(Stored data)
___

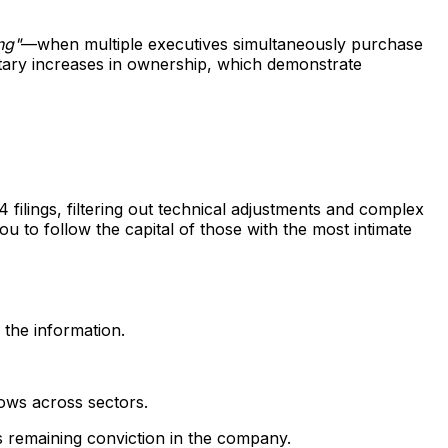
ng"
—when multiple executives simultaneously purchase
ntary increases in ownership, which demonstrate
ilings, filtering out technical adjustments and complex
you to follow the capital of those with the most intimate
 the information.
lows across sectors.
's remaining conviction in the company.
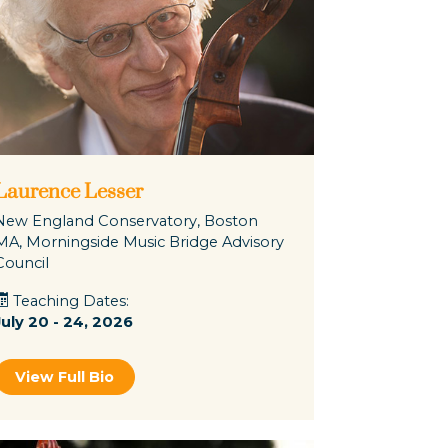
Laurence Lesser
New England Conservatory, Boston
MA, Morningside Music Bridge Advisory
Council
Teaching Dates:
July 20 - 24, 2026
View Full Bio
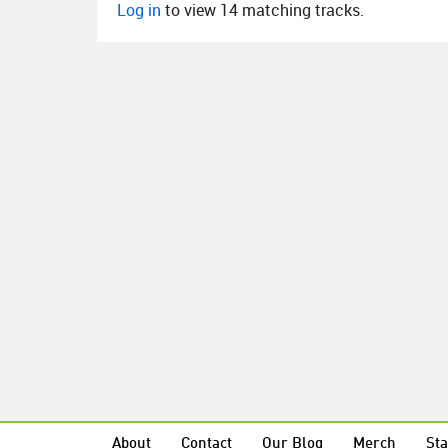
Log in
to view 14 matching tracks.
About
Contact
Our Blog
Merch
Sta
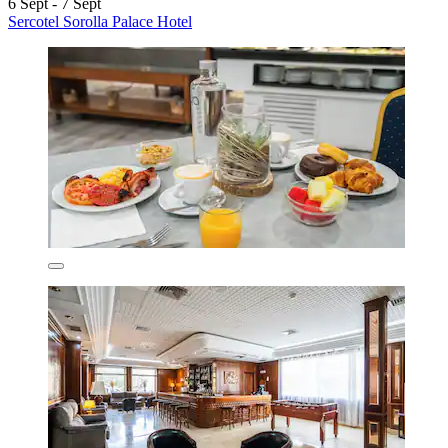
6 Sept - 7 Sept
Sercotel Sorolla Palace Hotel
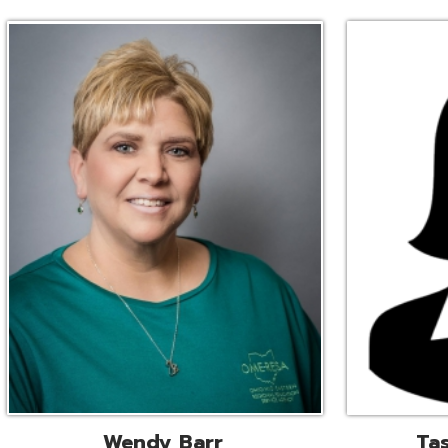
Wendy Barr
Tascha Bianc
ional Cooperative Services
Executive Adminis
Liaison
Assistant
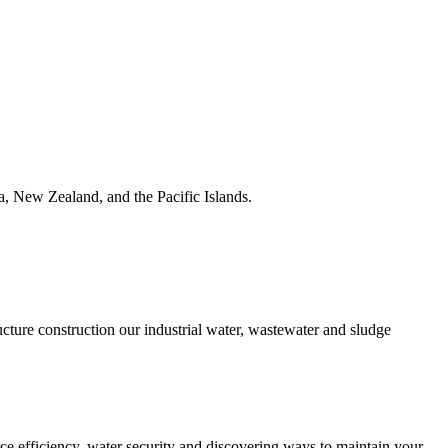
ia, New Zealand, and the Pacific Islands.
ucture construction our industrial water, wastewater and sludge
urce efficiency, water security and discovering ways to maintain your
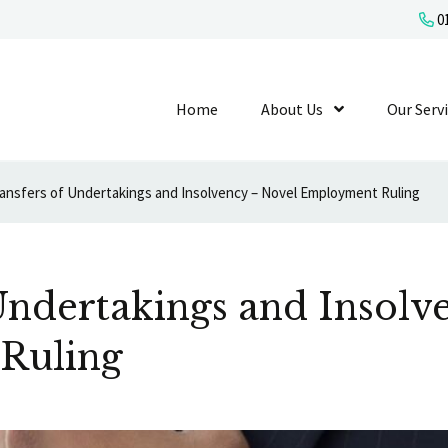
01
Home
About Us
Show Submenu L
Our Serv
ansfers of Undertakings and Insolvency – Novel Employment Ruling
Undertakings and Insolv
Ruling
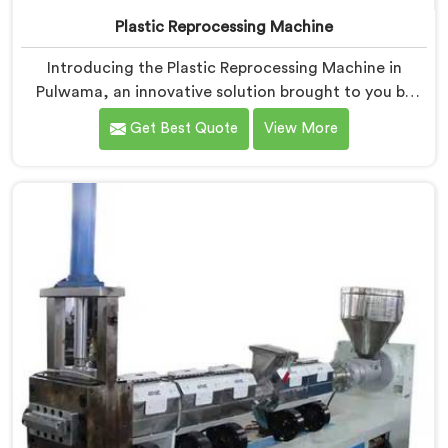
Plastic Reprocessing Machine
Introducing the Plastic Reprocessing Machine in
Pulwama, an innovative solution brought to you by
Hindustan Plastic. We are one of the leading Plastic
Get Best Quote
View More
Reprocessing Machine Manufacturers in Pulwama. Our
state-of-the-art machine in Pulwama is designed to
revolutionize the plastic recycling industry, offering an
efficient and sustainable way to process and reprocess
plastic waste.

___

* [PROBLEM DETAILS]: Using the entries above, repeat exactly the lines from the one with "the information." to the one with "6 Sept - 7 Sept", both included, and leave the pictures behind.

* [SOLUTION FOR THIS EXERCISE]:
 the information.
lows across sectors.
's remaining conviction in the company.
Laurence Lesser
New England Conservatory, Boston
MA, Morningside Music Bridge Advisory
Council
Teaching Dates:
July 20 - 24, 2026
View Full Bio
Log in
to view 14 matching tracks.
About
Contact
Our Blog
Merch
Sta
6 Sept - 7 Sept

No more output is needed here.